All the key players are involved. Feist wrote the anthemic title track, “Hug of Thunder.” Haines sings on “The Protest Song,” and Lisa Lobsinger joins Drew for a duet on “Victim Lover.” A credit to the band’s inclusive nature, Engle who writes and sings on the bossa nova-tinged “Stay Happy” and stands in for Feist on the live performances of the title track, sounds like she’s always been in the band. The record’s deeper cuts are as memorable as the undeniable hits.

With revolving members, orchestral flourishes, a horn section, multiple guitarists to help create that wall of sound and over 40 songs recorded over three years, how did Peroff keep the rhythm? “It’s kinda like the drummer is doing a dance with all of the parts, at the same time,” he replied. “It’s coordinating my dance moves to accommodate all of the parts coming at me.
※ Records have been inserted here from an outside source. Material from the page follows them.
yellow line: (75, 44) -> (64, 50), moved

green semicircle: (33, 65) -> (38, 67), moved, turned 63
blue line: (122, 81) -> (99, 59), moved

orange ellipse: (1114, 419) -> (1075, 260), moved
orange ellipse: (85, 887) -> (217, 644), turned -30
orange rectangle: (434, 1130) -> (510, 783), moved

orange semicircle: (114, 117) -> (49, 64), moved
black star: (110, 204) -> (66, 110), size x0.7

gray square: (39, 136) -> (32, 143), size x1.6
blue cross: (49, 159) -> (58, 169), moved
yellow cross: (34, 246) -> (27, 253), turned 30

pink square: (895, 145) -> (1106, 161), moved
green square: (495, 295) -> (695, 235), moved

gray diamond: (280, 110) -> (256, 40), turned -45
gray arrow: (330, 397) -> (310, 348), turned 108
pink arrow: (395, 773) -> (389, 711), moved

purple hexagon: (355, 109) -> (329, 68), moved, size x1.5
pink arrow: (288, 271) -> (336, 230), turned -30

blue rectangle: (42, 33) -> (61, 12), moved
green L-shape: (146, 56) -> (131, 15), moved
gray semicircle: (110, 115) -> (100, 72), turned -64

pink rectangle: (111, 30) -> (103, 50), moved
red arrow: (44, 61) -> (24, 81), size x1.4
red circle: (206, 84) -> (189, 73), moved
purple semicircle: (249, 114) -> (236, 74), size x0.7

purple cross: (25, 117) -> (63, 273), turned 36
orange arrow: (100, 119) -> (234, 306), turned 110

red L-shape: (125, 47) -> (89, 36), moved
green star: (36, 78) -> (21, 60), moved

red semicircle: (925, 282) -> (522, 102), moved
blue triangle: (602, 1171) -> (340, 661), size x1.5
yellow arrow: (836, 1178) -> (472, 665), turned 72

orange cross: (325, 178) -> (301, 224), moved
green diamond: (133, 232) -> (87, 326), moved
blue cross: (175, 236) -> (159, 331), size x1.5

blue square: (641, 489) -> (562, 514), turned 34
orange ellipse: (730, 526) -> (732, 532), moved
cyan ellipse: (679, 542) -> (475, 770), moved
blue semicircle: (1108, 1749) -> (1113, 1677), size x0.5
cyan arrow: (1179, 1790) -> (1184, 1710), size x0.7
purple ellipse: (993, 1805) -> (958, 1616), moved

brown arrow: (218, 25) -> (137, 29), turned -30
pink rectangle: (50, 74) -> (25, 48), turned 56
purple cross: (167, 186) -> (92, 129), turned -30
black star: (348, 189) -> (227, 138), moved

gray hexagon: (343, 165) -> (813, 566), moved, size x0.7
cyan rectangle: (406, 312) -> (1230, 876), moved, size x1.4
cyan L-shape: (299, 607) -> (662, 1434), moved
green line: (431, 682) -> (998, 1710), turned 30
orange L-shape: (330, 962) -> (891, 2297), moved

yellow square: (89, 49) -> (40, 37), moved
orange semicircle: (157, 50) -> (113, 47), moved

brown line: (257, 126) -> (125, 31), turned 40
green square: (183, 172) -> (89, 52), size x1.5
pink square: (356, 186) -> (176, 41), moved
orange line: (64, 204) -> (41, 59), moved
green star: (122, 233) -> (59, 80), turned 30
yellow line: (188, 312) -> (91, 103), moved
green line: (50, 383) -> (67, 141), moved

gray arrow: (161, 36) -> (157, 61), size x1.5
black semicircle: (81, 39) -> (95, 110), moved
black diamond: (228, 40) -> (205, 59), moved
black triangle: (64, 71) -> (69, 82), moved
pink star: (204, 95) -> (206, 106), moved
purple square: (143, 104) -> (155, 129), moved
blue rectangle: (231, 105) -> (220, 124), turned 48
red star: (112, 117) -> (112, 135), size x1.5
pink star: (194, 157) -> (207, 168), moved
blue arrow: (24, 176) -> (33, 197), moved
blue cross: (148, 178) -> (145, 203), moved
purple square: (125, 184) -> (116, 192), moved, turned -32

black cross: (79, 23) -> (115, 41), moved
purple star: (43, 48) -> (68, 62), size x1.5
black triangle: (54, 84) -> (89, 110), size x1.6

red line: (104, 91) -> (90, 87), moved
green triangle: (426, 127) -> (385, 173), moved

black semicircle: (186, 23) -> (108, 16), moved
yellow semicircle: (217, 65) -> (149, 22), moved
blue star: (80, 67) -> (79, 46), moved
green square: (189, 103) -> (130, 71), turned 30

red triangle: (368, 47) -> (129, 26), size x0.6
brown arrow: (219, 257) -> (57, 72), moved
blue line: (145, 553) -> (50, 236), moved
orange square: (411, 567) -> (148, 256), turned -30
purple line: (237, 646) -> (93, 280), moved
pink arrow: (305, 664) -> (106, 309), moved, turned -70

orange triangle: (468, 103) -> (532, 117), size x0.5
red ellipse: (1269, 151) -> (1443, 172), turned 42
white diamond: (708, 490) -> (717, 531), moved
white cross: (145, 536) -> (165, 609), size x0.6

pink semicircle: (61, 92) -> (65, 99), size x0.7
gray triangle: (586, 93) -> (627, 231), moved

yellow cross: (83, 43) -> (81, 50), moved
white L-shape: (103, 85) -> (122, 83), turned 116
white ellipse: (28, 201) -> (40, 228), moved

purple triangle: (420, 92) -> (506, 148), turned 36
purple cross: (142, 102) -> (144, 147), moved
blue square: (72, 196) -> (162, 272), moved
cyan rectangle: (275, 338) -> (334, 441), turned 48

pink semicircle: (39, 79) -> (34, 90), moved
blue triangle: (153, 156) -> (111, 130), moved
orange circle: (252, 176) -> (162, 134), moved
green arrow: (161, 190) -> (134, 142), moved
I have to be paying attention to all the conversations; and tastefully deflect things their way, or another direction. It’s being mindful, tasteful with my parts and not stepping on anyone’s toes.

“After a while you figure out those musical conversation. Those dance moves are less complicated; they become molded, more singular than separate in its parts, second-nature, like tying your shoelace.”

However, there’s always that odd knot in the laces. “I thought I was done and then at Christmas, I was called in to do ‘The Protest Song.’ I think the four of us had carved out the meat and bones of the song earlier. But it was a very immediate creative moment, they wanted one more song, then Emily came in. It was a great song. I knew what was expected of me and felt confident about it.”

Ironically, “Halfway Home,” a single that appears effortlessly as classic Broken Social Scene was not as straightforward. At times, it was in danger of being hijacked. Peroff had to hold his ground.



“Something like ‘Halfway Home’ that might be an immediate Broken Social Scene song for the listener; that was being negotiated,” Peroff said. “A band is a democracy, but you have to pick your battles. This one I thought was worth fighting for.”

“One person thought it should go a different way, and said, ‘Do you feel like this is the right rhythm?’ You can change parts, but if you change the rhythm, it’s a completely different song, so I consulted with the others and got my way.”

And what about the use of more electronics on this album? “Even if you go back to our early albums we would used drum machines. “Pacific Theme” was all drum machine.” Through the years, apart from Peroff’s impeccable drumming skills so crucial to the band’s rhythmic sound; he has employed the Tama Techstar drum console which is a board with disciplined rows of knobs, samplers, the MIDI, or simple percussive elements like handclaps.

In the spirit of experimentation and jamming that the band favors, they are open to all ideas.

“Our mode of working has always been, everyone brings whatever they’ve been working with: lyrics, ideas, instruments. We add as much and then we edit, and start to cut away the fat,” Peroff said.

“My role is clearly that of the drummer, but on this album I also play the synthesizer, and Andrew has a song where he’s brought in a drum machine part. Drum machine, steel pan or slapping on my thighs; whatever serves the music.”